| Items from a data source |
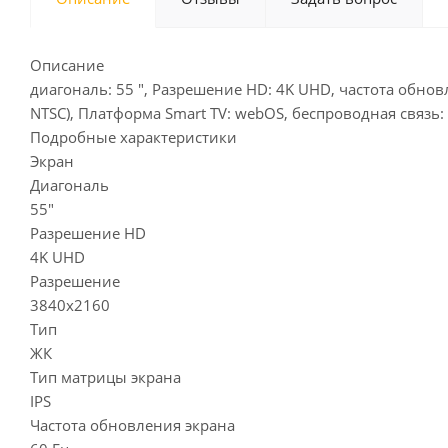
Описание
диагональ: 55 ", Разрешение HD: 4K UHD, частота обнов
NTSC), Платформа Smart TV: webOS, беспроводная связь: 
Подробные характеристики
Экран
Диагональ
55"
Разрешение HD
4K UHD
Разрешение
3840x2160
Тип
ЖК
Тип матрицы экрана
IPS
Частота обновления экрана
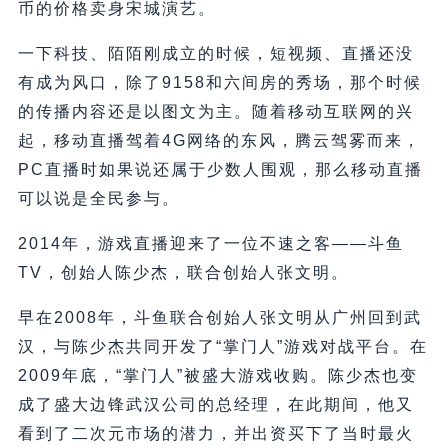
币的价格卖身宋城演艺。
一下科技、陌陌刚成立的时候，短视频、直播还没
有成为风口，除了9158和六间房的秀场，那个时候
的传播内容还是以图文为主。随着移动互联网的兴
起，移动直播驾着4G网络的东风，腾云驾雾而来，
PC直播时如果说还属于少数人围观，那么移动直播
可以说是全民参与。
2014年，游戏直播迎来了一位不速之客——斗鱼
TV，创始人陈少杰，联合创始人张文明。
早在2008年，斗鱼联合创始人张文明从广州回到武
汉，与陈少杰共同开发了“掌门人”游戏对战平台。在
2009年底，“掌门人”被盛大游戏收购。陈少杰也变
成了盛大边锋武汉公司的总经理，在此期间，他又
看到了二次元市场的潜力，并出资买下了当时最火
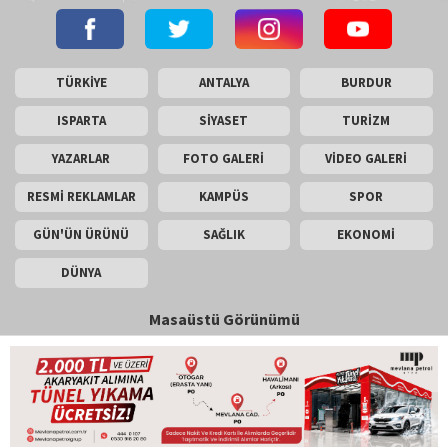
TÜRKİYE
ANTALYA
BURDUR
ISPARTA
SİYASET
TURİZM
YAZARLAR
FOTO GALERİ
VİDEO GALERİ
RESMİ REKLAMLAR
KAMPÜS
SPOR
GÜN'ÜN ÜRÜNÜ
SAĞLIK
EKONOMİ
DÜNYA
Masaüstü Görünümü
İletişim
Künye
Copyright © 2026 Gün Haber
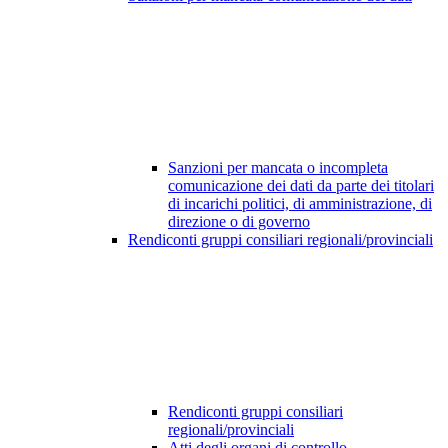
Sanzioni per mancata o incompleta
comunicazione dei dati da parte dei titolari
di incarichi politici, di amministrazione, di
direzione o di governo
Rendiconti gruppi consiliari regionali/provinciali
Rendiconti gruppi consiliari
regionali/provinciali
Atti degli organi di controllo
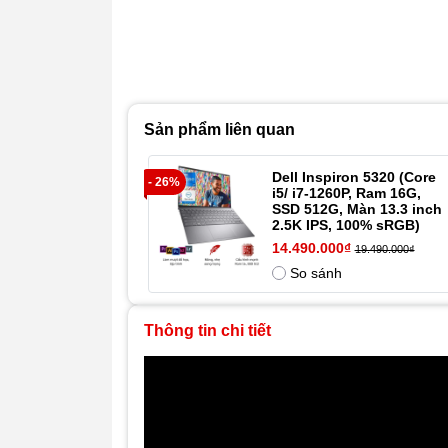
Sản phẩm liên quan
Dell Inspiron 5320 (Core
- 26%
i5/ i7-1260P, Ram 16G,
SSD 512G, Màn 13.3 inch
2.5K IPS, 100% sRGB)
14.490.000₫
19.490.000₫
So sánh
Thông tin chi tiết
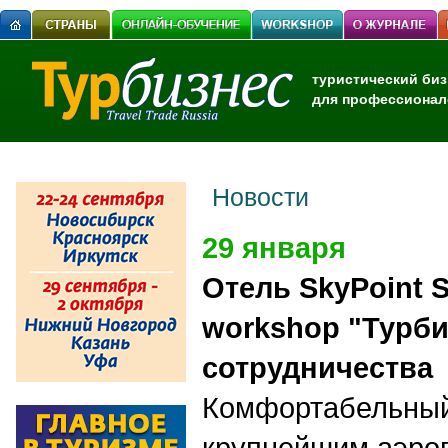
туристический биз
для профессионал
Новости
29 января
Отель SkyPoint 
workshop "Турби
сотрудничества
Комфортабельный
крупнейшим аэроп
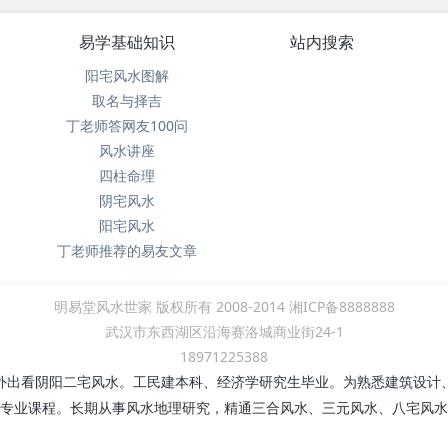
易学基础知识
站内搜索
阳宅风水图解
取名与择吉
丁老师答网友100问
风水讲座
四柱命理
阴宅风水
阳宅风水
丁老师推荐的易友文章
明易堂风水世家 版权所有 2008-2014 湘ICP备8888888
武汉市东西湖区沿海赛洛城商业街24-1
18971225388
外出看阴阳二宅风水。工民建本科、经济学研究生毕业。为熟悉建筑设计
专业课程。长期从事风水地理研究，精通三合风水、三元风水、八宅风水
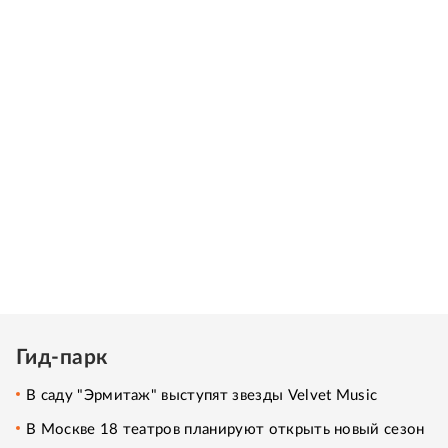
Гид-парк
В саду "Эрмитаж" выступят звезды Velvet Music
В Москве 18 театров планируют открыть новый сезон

| Task item |
Although pictures appear among the entries, please set down only the lines from the one with "2014年，游戏直播迎来了一位不速之客——斗鱼" up to and including the one with "明易堂风水世家 版权所有 2008-2014 湘ICP备8888888", word for word.

| Task response |
2014年，游戏直播迎来了一位不速之客——斗鱼
TV，创始人陈少杰，联合创始人张文明。
早在2008年，斗鱼联合创始人张文明从广州回到武
汉，与陈少杰共同开发了“掌门人”游戏对战平台。在
2009年底，“掌门人”被盛大游戏收购。陈少杰也变
成了盛大边锋武汉公司的总经理，在此期间，他又
看到了二次元市场的潜力，并出资买下了当时最火
TÜRKİYE
ANTALYA
BURDUR
ISPARTA
SİYASET
TURİZM
YAZARLAR
FOTO GALERİ
VİDEO GALERİ
RESMİ REKLAMLAR
KAMPÜS
SPOR
GÜN'ÜN ÜRÜNÜ
SAĞLIK
EKONOMİ
DÜNYA
Masaüstü Görünümü
İletişim
Künye
Copyright © 2026 Gün Haber
Sanzioni per mancata o incompleta
comunicazione dei dati da parte dei titolari
di incarichi politici, di amministrazione, di
direzione o di governo
Rendiconti gruppi consiliari regionali/provinciali
Rendiconti gruppi consiliari
regionali/provinciali
Atti degli organi di controllo
Sản phẩm liên quan
Dell Inspiron 5320 (Core
- 26%
i5/ i7-1260P, Ram 16G,
SSD 512G, Màn 13.3 inch
2.5K IPS, 100% sRGB)
14.490.000₫
19.490.000₫
So sánh
Thông tin chi tiết
туристический биз
для профессионал
Новости
29 января
Отель SkyPoint 
workshop "Турби
сотрудничества
Комфортабельный
крупнейшим аэроп
易学基础知识
站内搜索
阳宅风水图解
取名与择吉
丁老师答网友100问
风水讲座
四柱命理
阴宅风水
阳宅风水
丁老师推荐的易友文章
明易堂风水世家 版权所有 2008-2014 湘ICP备8888888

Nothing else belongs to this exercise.